I have not heard that, but it does make some sense. I think Paul is getting excited about the young team and sees that some of the fans are coming back. If he is deciding that he is going to stick with the blazers, it makes sense to buy the RG soon, before the price goes up because the team is doing better and the RG is more profitable.


----------



## Dan (Dec 30, 2002)

http://www.truehoop.com/


----------



## yuyuza1 (May 24, 2006)

^^ Awesome!


----------



## Foulzilla (Jan 11, 2005)

I think this may be some of the best news of the year if true. I think Allen is one of the major advantages this franchise has due to his deep pockets and general attitude (he wants a winner, not a money maker). I really do hope this is true.


----------



## yuyuza1 (May 24, 2006)

> *Paul Allen to repurchase Rose Garden*
> Paul Allen's Vulcan investment firm has signed a letter of intent to buy back the Rose Garden Arena from his lenders, nearly three years to the day after he first put the arena in bankruptcy.
> 
> The purchase price was not disclosed. The deal calls for a Vulcan subsidiary to purchase Portland Arena Management, which owns the arena, according to a statement released today.


OLive


----------



## Samuel (Jan 1, 2003)

Great news!


----------



## kaydow (Apr 6, 2004)

hasoos said:


> I wish I would hear the rumor Paul Allen is giving me some of his money. That is the one I am waiting for.


Are you sure those "rumblings" aren't the chili you had for lunch? Hard to imagine the RG owners or PA budging from where they were.


----------



## Dan (Dec 30, 2002)

kaydow said:


> Are you sure those "rumblings" aren't the chili you had for lunch? Hard to imagine the RG owners or PA budging from where they were.


good reason why reading the whole thread first pays off. 

http://www.nba.com/blazers/news/splash_black.html


----------



## yuyuza1 (May 24, 2006)

Edit. Hap beat me to it.


----------



## RedHot&Rolling (Jun 26, 2004)

Now they can turn their attention to how they're going to move the RG up I-5 to it's new Renton location next season. The Renton Trail Blazers!!


----------



## kaydow (Apr 6, 2004)

Hap said:


> good reason why reading the whole thread first pays off.
> 
> http://www.nba.com/blazers/news/splash_black.html


touche'


----------



## barfo (Jan 2, 2003)

I wonder what interest rate he's financing it at this time?

I wonder if Global Spectrum will be kept on, or get the boot?

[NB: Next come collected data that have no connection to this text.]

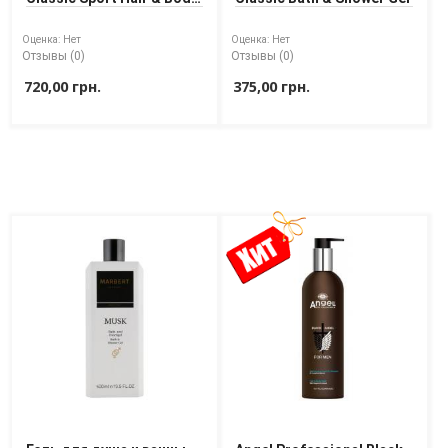
Wash 400 ml
Оценка:
Нет
Оценка:
Нет
Отзывы (0)
Отзывы (0)
720,00 грн.
375,00 грн.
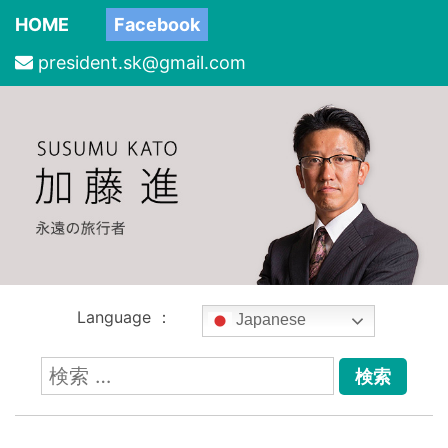
HOME
Facebook
president.sk@gmail.com
Language ：
Japanese
検
索:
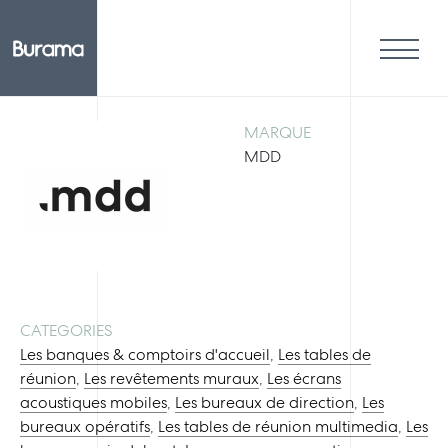
MARQUE
MDD
CATEGORIES
Les banques & comptoirs d'accueil
,
Les tables de
réunion
,
Les revêtements muraux
,
Les écrans
acoustiques mobiles
,
Les bureaux de direction
,
Les
bureaux opératifs
,
Les tables de réunion multimedia
,
Les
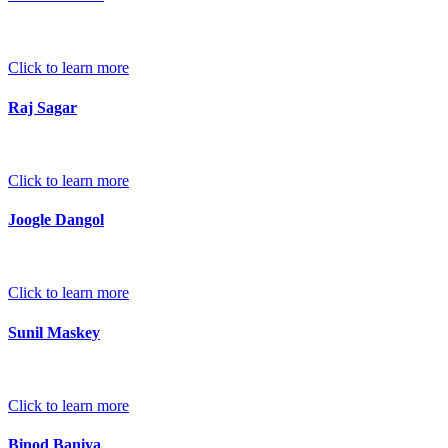
Click to learn more
Raj Sagar
Click to learn more
Joogle Dangol
Click to learn more
Sunil Maskey
Click to learn more
Binod Baniya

I wonder if this means the beer prices will go up again?

I wonder if this is the first time that something posted on Olive turned out to be true?

barfo


----------



## Schilly (Dec 30, 2002)

So what's he gonna do with it since the team is moving to Seattle, or was it Vancouver?


----------



## zagsfan20 (Dec 24, 2004)

Great news.


----------



## zagsfan20 (Dec 24, 2004)

Schilly said:


> So what's he gonna do with it since the team is moving to Seattle, or was it Vancouver?


I believe it was between El Paso and Wilmington, Deleware.


----------



## ptownblazer1 (Oct 12, 2005)

best news all year so far...


----------



## Samuel (Jan 1, 2003)

Now it's up to the fans to start showing up to some games. I will say that I've been to more games this year than any other year, mostly because it's easy to get walkup tickets.


----------



## Oil Can (May 25, 2006)

Paul,

How about bringing a little NHL to town now? Ka-ching for you...


----------



## Samuel (Jan 1, 2003)

Oil Can said:


> Paul,
> 
> How about bringing a little NHL to town now? Ka-ching for you...


Or MLS. Get rid of Miles for an expiring, and there's the 30m required to build a stadium.


----------



## It's_GO_Time (Oct 13, 2005)

Not that PA has hesitated spending money on the franchise before . . . but if is excited about the team and buys back th RG, maybe he spends money "freshening" up the facilities even more . . . making it more attractive for players to want to come and play here. Also, I don't see PA blinking much on contract money for players.

With Outlaw being a restricted free agent . . . I don't see a team who is going to be able to outpay the Blazers for his services.


----------



## RipCity9 (Jan 30, 2004)

Things are really looking good both on and off the court for the Blazers now!


----------



## ProudBFan (Apr 29, 2003)

barfo said:


> I wonder if this is the first time that something posted on Olive turned out to be true?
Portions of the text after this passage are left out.